Anti-Human ENG Recombinant Antibody (Carotuximab) (CAT#: TAB-013ML)

Figure 1 Tube formation, proliferation and survival of CSC-TEC and TEC treated with TRC105.

(A and E) Representative micrograph of tubular structures formed by CSC-TEC (A) or TEC (E) at increasing levels of TRC105 (TRC40-TRC320, corresponding to TRC105 from 40 to 320 μg/ml). Original magnification x100. (B and F) Tube length of CSC-TEC (B) and TEC (F) at different doses (40-320 μg/ml) of TRC105. Data are represented as mean ± SD of at least three independent experiments normalized to untreated cells (CTL). (C and G) Proliferation levels of CSC-TEC (C) and TEC (G) at different doses (40-320 μg/ml) of TRC105. Data are represented as mean ± SD of at least three independent experiments normalized to CTL. (D and H) Percentage of apoptotic CSC-TEC (D) and TEC (H) treated with two different doses of TRC105 (80 and 160 μg/ml).

Brossa, A., Buono, L., & Bussolati, B. (2018). Effect of the monoclonal antibody TRC105 in combination with Sunitinib on renal tumor derived endothelial cells. Oncotarget, 9(32), 22680.

Figure 2 Tube formation, proliferation and survival of CSC-TEC and TEC treated with TRC105 in combination with different anti-angiogenic drugs.
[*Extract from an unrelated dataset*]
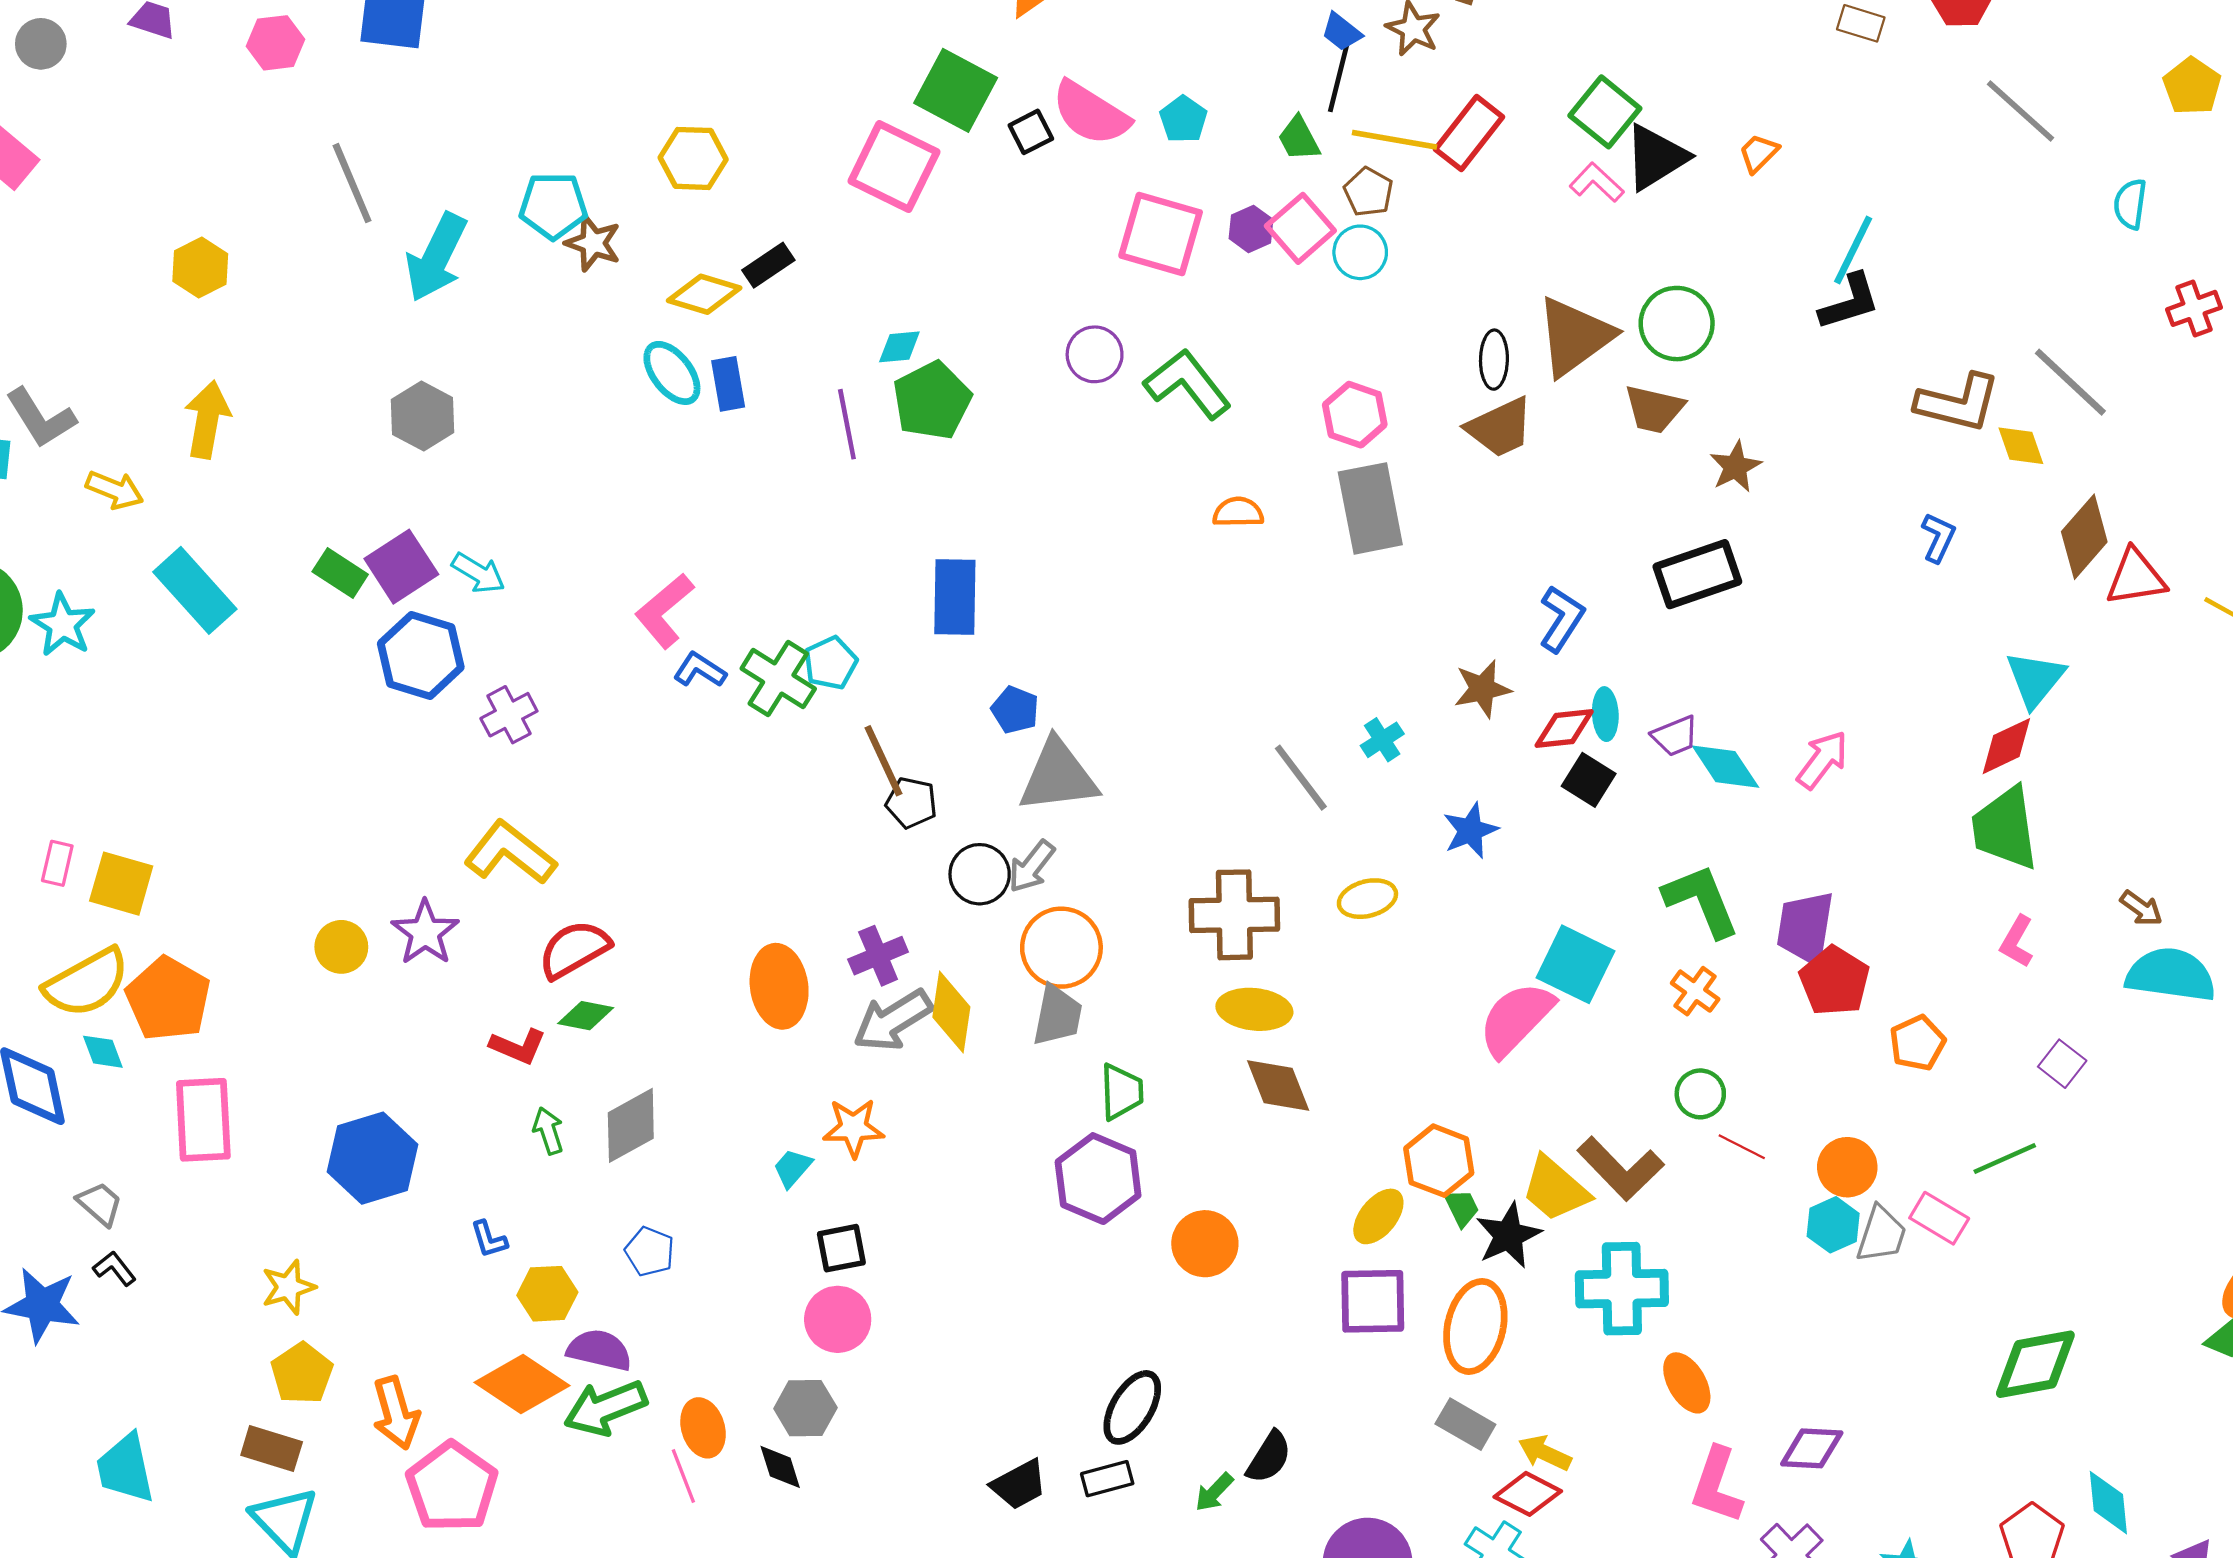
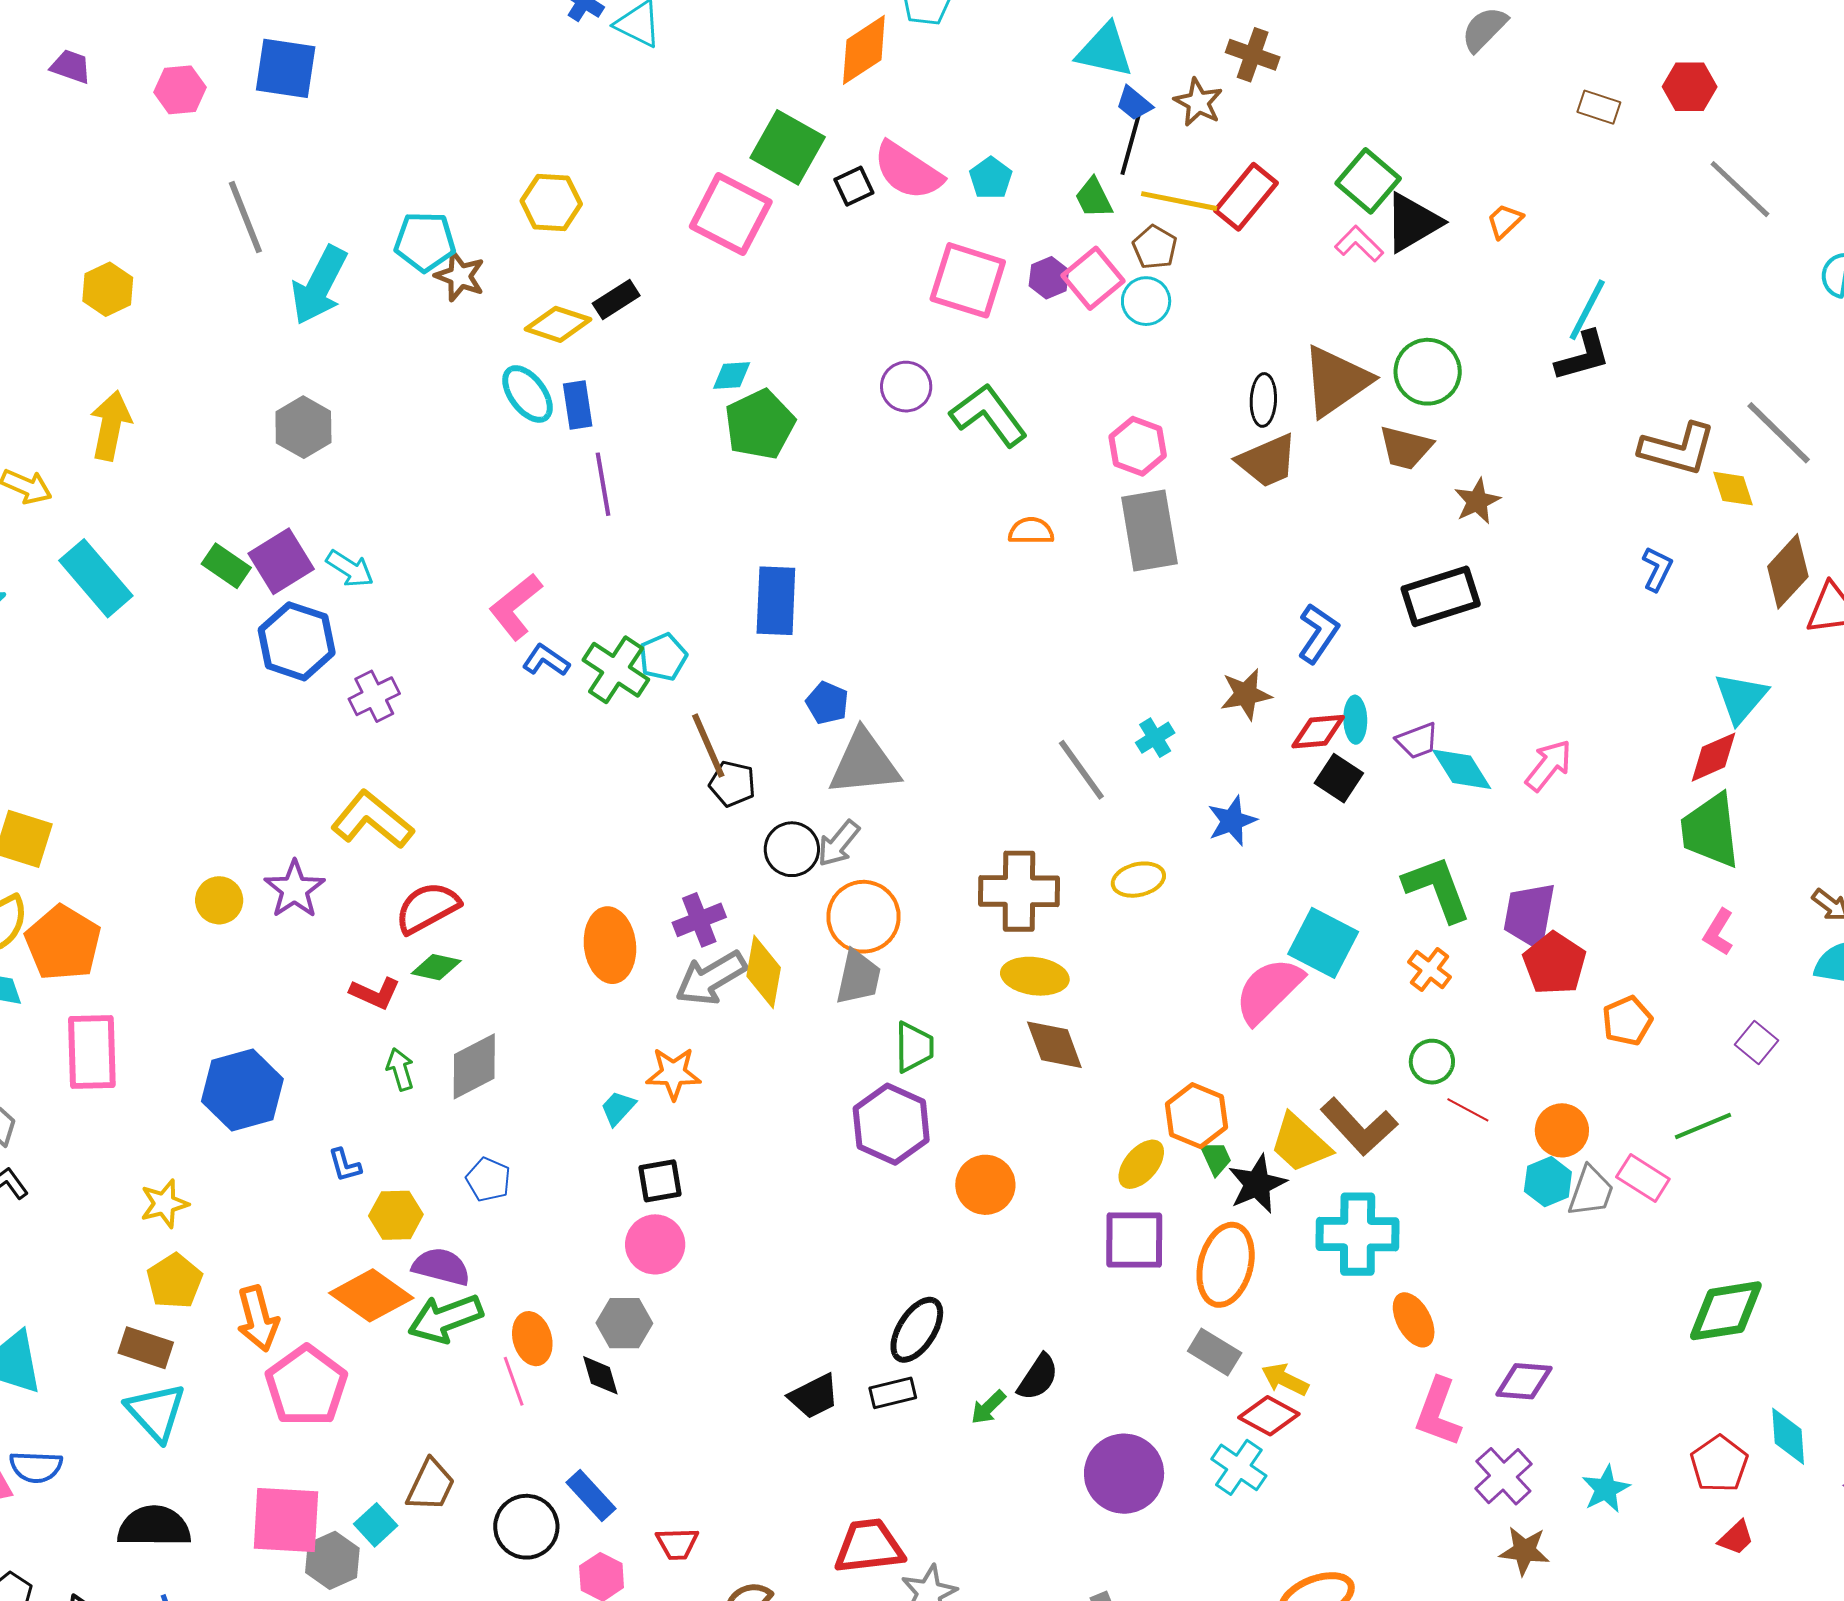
purple line: (847, 424) -> (603, 484), moved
(A and D) Tube length of CSC-TEC (A) and TEC (D) at increasing doses of TRC (TRC80-TRC320, corresponding to TRC105 from 80 to 320 μg/ml) in combination with Axitinib (AXI), Cabozantinib (CABO), Sorafenib (SOR) (all 1 μM) and Bevacizumab (BEVA) (100 μg/ml). (B and E) Proliferation levels of CSC-TEC (B) and TEC (E) at escalating doses of TRC105 (80-320 μg/ml) in combination with AXI, CABO, SOR and BEVA. Data are represented as mean ± SD of at least three independent experiments normalized to CTL and to 1. (C and F) Percentage of apoptotic CSC-TEC (C) and TEC (F) treated with AXI, CABO, SOR and BEVA alone or in combination with different doses of TRC105 (80-160 μg/ml).

Brossa, A., Buono, L., & Bussolati, B. (2018). Effect of the monoclonal antibody TRC105 in combination with Sunitinib on renal tumor derived endothelial cells. Oncotarget, 9(32), 22680.

Figure 3 TRC105 in combination with Sunitinib inhibits tube formation, proliferation and survival of CSC-TEC and TEC.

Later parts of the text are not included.